Let’s see, there was last night when we lined up the girls and sprayed their hair full of cedar oil because one of the girls had, and I quote, “Some pretty sizable lice”.

Anna and I after we killed some lice.

Or there was the first day (Friday) when we spent all day playing with, tossing around, holding, and talking to 40 little ones. Just waking up to see 40 children running around, yelling, crying, fighting, laughing and singing was enough to send my head in a million directions.

What’s wrong with these kids? Are they like the ugly carrots that get rejected because people won’t buy carrots unless they are perfectly straight and homogeneous?

Are their smiles and laughs different than the smiles and laughs from the kids who have moms and dads that love them?
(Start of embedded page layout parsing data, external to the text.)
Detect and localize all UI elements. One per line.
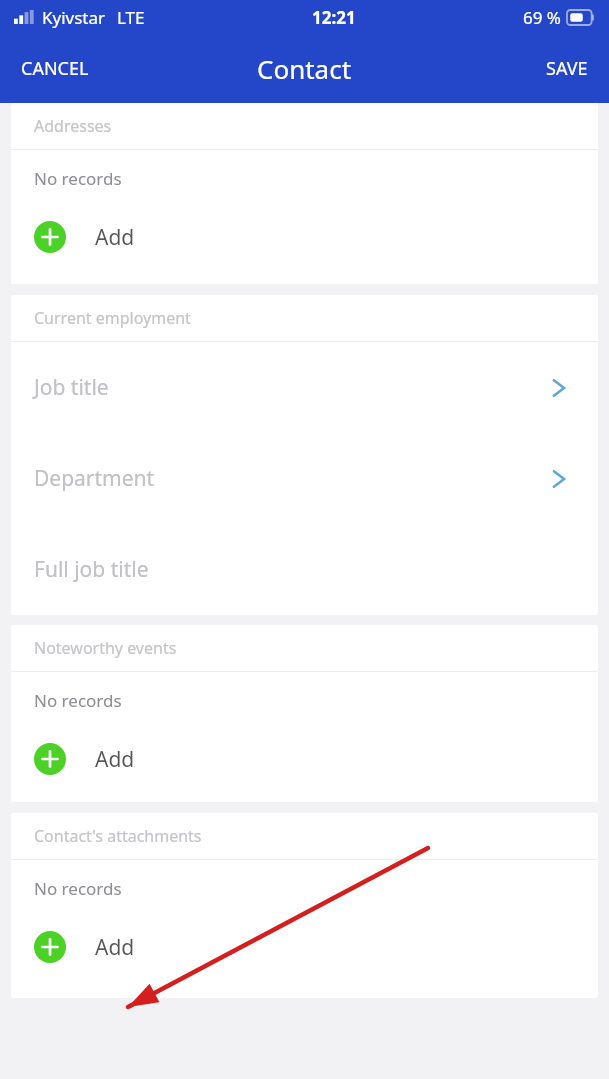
staticText: SAVE [546, 56, 588, 81]
staticText: No records [34, 167, 122, 190]
staticText: Department [34, 464, 544, 493]
button[interactable]: Department [11, 433, 598, 524]
staticText: Add [95, 745, 135, 774]
staticText: LTE [117, 6, 145, 29]
staticText: Kyivstar [42, 6, 106, 29]
button[interactable]: Add [11, 916, 598, 978]
staticText: Full job title [34, 555, 574, 584]
staticText: No records [34, 877, 122, 900]
staticText: 69 % [523, 6, 561, 29]
button[interactable]: Add [11, 728, 598, 790]
button[interactable]: SAVE [525, 46, 609, 91]
staticText: Contact [257, 51, 352, 86]
staticText: 12:21 [312, 6, 356, 29]
staticText: Addresses [34, 115, 112, 137]
staticText: Current employment [34, 307, 191, 329]
button[interactable]: Job title [11, 342, 598, 433]
staticText: CANCEL [21, 56, 89, 81]
staticText: Add [95, 933, 135, 962]
button[interactable]: Add [11, 206, 598, 268]
staticText: Add [95, 223, 135, 252]
staticText: Noteworthy events [34, 637, 177, 659]
staticText: Job title [34, 373, 544, 402]
button[interactable]: Full job title [11, 524, 598, 615]
staticText: Contact's attachments [34, 825, 202, 847]
button[interactable]: CANCEL [0, 46, 110, 91]
staticText: No records [34, 689, 122, 712]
These children are 5 hours away from where I grew up. How is it so easy to think that this is a far away “other world” issue?

Cesar showing off his pipes.

So I started looking around for the crazy ones. The ones who were in the corner sharpening the plastic forks from lunch so they could stab their friends eyes out when they went to bed. Or the kids with three toes and a hunched over back. And guess what? I didn’t find either.
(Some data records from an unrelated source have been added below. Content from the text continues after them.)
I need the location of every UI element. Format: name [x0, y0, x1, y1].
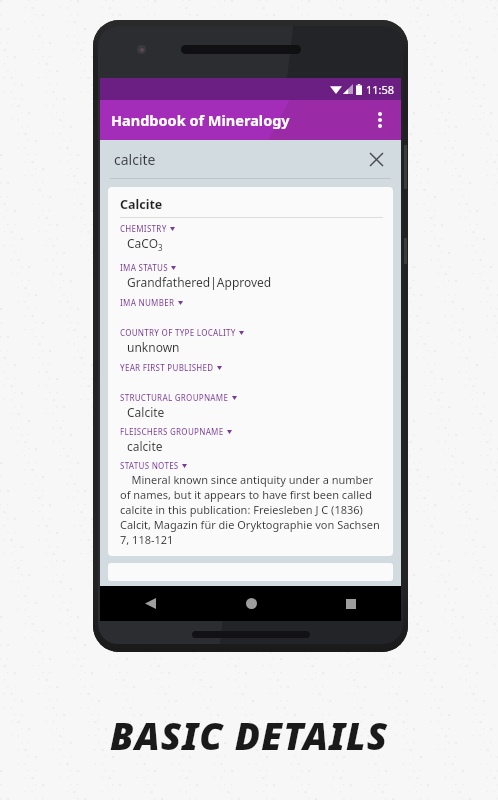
staticText: IMA NUMBER — [120, 297, 175, 308]
staticText: Mineral known since antiquity under a nu… — [120, 472, 383, 547]
button[interactable]: More options — [363, 103, 397, 137]
staticText: calcite — [127, 438, 163, 454]
staticText: STRUCTURAL GROUPNAME — [120, 392, 229, 403]
staticText: Calcite — [127, 404, 165, 420]
staticText: IMA STATUS — [120, 262, 168, 273]
staticText: CaCO3 — [127, 235, 163, 253]
button[interactable]: Recents — [301, 586, 401, 621]
button[interactable]: Back — [100, 586, 201, 621]
staticText: BASIC DETAILS — [110, 710, 389, 760]
button[interactable]: Home — [201, 586, 301, 621]
staticText: calcite — [114, 150, 156, 169]
staticText: COUNTRY OF TYPE LOCALITY — [120, 327, 236, 338]
staticText: Grandfathered|Approved — [127, 274, 272, 290]
staticText: STATUS NOTES — [120, 460, 179, 471]
staticText: FLEISCHERS GROUPNAME — [120, 426, 224, 437]
staticText: Handbook of Mineralogy — [111, 110, 290, 130]
staticText: YEAR FIRST PUBLISHED — [120, 362, 214, 373]
staticText: 11:58 — [366, 82, 395, 97]
button[interactable]: calcite — [100, 140, 401, 178]
button[interactable]: Clear search — [363, 146, 389, 172]
staticText: Calcite — [120, 196, 163, 213]
staticText: unknown — [127, 339, 180, 355]
staticText: CHEMISTRY — [120, 223, 167, 234]
button[interactable]: Calcite — [108, 187, 393, 556]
After four days here I’ve got nothing to point to and say conclusively that you shouldn’t grab one of these precious children and take them home and let them explode your life with life.
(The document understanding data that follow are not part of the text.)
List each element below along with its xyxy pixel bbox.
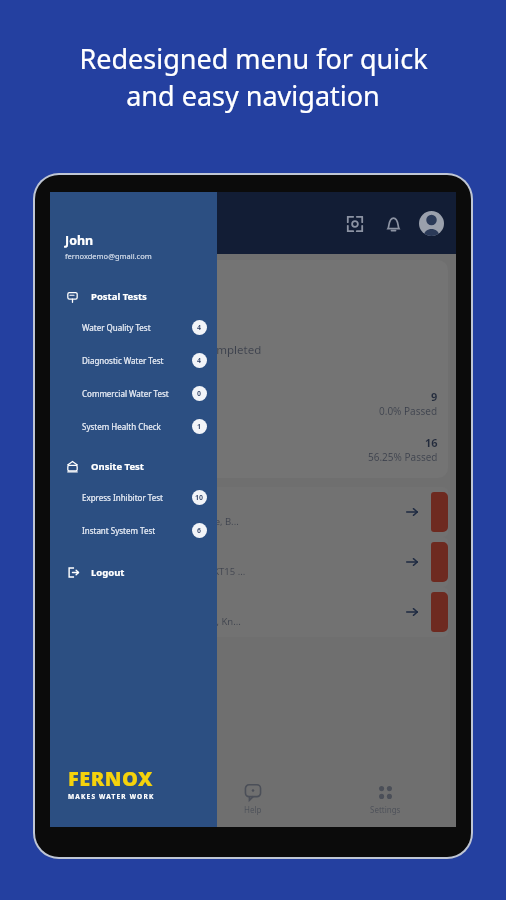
staticText: Redesigned menu for quick [79,40,428,77]
button[interactable]: Profile [419,211,444,236]
button[interactable]: Water Quality Test [50,311,217,344]
staticText: Help [244,804,262,815]
button[interactable]: Help [186,771,319,827]
button[interactable]: Diagnostic Water Test [50,344,217,377]
staticText: 0 [197,389,202,399]
staticText: Water Quality Test [82,322,192,333]
staticText: rd Road, Woking, Surrey, England, Kn... [68,615,241,628]
staticText: Commercial Water Test [82,388,192,399]
button[interactable]: Logout [50,557,217,587]
staticText: John [65,232,94,249]
button[interactable]: Notifications [381,212,405,236]
button[interactable]: Settings [319,771,452,827]
button[interactable]: 5 [58,537,448,587]
staticText: 20 [202,361,217,379]
staticText: 56.25% Passed [368,450,438,464]
staticText: 4 [197,323,202,333]
staticText: FERNOX [68,765,153,792]
staticText: Express Inhibitor Test [82,492,192,503]
staticText: 16 [425,435,438,450]
staticText: 1 [197,422,202,432]
button[interactable]: Commercial Water Test [50,377,217,410]
staticText: Tests [72,280,106,298]
button[interactable]: System Health Check [50,410,217,443]
staticText: n Business Centre, Elizabeth Close, B... [68,515,239,528]
staticText: and easy navigation [126,77,380,114]
button[interactable]: Onsite Test [50,451,217,481]
staticText: Logout [91,566,125,579]
staticText: 4 [197,356,202,366]
staticText: 0.0% Passed [379,404,438,418]
staticText: 9 [431,389,438,404]
staticText: Completed [202,342,262,358]
staticText: Settings [370,804,401,815]
staticText: Postal Tests [91,290,147,303]
button[interactable]: Postal Tests [50,281,217,311]
staticText: Diagnostic Water Test [82,355,192,366]
button[interactable]: ns [58,487,448,537]
button[interactable]: Scan test [54,771,186,827]
staticText: 6 [197,526,202,536]
staticText: MAKES WATER WORK [68,792,155,801]
button[interactable]: Scan code [343,212,367,236]
staticText: Onsite Test [91,460,144,473]
staticText: Instant System Test [82,525,192,536]
button[interactable]: 7 [58,587,448,637]
button[interactable]: Express Inhibitor Test [50,481,217,514]
staticText: fernoxdemo@gmail.com [65,251,152,261]
staticText: System Health Check [82,421,192,432]
button[interactable]: Instant System Test [50,514,217,547]
button[interactable]: Tests [58,260,448,478]
staticText: 10 [195,493,204,503]
staticText: Way, New Haw, Surrey, England, KT15 ... [68,565,246,578]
And that’s the heart that walked into the Barnes and Noble today. That reality crashed against the reality that was being pumped into the eyes and ears of everyone who was walking around the mall.

Buy this! It’ll make you happy!

Red white and blue! Show America how much you care by buying a t-shirt marked up 300% that some person in Indonesia made in the middle of their 16 hour shift!

Don’t think about real issues! We’ve got Arnold Schwarzenegger and explosions to take your mind off of any real world issue that you might accidentally waste some time thinking about!

Orphans? Do you see an Orphans Today magazine? Come on, you want the good stuff. We’ve got magazines about cars, girls, sex, wooden boat building, fantasy football, video games, and the true wild West! Wouldn’t you rather think about those awesome things instead of orphans?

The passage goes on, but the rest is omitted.